Task objective:
Please repeat, exactly and with nothing extra, the line containing "Encontrar imóvel ideal?" and every line after it up to the end of the material.

Records supplied:
:::
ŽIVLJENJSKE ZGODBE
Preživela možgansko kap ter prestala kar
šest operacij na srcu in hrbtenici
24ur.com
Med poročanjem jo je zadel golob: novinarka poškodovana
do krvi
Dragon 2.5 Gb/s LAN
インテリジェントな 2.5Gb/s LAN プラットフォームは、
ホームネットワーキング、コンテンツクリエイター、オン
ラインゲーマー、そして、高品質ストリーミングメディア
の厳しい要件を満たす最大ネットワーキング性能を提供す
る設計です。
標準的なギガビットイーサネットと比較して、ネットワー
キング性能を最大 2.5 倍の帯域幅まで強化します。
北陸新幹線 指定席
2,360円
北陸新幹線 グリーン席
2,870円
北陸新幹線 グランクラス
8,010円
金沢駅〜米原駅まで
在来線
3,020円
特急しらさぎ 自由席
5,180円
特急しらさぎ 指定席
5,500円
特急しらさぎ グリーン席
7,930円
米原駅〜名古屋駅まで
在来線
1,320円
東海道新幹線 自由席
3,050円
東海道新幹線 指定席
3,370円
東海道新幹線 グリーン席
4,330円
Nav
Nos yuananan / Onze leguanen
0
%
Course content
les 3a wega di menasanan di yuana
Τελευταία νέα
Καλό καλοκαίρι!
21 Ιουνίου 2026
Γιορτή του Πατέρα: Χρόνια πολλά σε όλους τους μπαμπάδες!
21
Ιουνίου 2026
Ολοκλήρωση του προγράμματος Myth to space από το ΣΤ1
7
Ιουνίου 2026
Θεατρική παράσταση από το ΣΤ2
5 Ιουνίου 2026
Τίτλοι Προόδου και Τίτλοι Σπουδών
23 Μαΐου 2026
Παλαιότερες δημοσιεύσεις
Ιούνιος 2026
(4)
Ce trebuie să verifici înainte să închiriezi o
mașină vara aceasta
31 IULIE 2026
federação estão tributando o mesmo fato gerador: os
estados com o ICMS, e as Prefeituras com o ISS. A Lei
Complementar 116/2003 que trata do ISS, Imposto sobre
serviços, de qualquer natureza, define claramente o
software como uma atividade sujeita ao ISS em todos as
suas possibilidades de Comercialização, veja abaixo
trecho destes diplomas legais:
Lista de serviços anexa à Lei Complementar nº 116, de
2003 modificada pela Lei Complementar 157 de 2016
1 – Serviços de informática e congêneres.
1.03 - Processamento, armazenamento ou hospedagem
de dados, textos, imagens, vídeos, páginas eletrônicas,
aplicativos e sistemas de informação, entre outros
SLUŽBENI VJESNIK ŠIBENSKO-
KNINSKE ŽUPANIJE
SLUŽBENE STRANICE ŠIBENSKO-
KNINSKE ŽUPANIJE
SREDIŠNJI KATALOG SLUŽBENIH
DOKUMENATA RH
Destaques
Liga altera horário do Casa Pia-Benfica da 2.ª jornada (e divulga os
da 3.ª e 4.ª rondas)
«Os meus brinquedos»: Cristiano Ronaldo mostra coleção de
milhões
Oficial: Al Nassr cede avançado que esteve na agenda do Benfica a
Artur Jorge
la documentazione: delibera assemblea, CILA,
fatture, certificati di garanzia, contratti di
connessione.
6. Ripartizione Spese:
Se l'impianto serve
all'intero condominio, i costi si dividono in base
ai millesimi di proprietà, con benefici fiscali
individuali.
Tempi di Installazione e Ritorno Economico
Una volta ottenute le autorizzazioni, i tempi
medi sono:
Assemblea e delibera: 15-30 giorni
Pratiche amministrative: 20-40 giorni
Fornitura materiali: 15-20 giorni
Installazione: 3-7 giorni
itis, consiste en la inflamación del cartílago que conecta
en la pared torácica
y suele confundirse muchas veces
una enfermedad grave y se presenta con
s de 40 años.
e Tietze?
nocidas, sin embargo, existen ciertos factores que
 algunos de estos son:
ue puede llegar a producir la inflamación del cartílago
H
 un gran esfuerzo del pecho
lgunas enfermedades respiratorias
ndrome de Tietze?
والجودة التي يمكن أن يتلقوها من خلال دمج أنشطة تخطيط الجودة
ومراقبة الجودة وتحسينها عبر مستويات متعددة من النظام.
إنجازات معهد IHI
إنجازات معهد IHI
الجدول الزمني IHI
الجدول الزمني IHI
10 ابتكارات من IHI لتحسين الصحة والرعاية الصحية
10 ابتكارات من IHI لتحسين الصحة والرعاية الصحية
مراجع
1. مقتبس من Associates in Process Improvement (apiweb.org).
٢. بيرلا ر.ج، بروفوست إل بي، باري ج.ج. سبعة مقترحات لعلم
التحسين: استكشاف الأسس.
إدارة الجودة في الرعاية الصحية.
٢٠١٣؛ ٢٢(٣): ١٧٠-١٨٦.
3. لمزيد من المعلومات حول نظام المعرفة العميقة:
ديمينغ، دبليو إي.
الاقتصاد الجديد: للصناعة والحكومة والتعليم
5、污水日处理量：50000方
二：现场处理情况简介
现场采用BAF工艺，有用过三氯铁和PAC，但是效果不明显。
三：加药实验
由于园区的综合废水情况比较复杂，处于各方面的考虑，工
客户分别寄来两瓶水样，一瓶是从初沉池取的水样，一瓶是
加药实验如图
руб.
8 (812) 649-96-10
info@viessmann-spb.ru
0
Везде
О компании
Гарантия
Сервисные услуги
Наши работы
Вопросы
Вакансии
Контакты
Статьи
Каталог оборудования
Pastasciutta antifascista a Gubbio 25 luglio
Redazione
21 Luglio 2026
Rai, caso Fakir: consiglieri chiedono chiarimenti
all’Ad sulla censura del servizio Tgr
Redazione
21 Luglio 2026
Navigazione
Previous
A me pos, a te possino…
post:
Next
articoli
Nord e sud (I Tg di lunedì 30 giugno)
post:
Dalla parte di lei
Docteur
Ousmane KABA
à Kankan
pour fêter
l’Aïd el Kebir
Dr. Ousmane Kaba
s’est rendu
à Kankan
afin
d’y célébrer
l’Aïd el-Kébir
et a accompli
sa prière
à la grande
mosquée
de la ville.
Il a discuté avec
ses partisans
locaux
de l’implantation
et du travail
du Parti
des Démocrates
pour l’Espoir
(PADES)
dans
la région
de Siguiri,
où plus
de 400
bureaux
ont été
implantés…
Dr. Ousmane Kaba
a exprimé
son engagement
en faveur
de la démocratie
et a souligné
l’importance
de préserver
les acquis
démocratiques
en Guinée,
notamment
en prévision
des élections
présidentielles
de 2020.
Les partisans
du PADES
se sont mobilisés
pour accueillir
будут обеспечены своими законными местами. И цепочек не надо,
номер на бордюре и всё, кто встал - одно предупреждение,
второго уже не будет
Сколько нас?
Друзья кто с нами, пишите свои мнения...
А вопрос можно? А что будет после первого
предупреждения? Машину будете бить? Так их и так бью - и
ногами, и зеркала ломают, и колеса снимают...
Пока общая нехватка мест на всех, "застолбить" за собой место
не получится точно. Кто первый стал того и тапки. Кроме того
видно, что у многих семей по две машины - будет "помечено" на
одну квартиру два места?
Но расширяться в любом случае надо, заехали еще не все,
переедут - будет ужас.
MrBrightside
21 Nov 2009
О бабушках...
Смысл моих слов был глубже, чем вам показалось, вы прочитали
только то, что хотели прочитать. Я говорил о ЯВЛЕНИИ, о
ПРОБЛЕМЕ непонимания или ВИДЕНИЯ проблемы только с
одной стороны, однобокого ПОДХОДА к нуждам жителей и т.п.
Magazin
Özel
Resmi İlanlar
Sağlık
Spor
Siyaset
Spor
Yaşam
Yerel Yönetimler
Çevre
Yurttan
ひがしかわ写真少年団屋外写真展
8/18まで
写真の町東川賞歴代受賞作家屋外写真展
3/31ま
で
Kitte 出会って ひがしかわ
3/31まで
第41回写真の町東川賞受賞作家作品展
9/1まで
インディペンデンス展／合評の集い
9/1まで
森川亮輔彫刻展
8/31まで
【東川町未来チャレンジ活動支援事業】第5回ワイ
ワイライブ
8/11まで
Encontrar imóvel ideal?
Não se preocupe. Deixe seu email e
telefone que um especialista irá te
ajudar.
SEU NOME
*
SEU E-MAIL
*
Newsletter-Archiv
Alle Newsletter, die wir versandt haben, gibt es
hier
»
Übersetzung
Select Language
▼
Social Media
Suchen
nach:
:::
Response to the exercise:
Encontrar imóvel ideal?
Não se preocupe. Deixe seu email e
telefone que um especialista irá te
ajudar.
SEU NOME
*
SEU E-MAIL
*
Newsletter-Archiv
Alle Newsletter, die wir versandt haben, gibt es
hier
»
Übersetzung
Select Language
▼
Social Media
Suchen
nach:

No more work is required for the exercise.